[Input records]

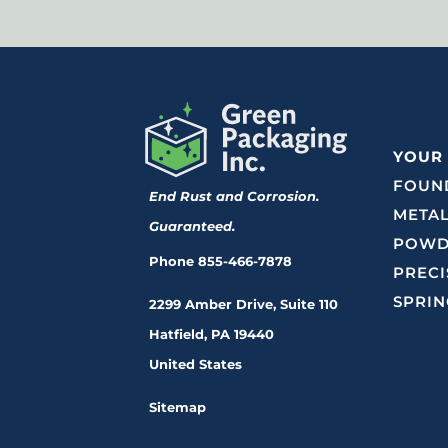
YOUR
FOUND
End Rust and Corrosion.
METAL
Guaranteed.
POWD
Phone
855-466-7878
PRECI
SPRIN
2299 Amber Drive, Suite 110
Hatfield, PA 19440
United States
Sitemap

[/Input records]

● **Task description**:
Each line from the one with "End Rust and Corrosion." through the end of the entries above is to be returned word for word. Nothing else belongs in the answer.

● **Answer to this exercise**:
End Rust and Corrosion.
METAL
Guaranteed.
POWD
Phone
855-466-7878
PRECI
SPRIN
2299 Amber Drive, Suite 110
Hatfield, PA 19440
United States
Sitemap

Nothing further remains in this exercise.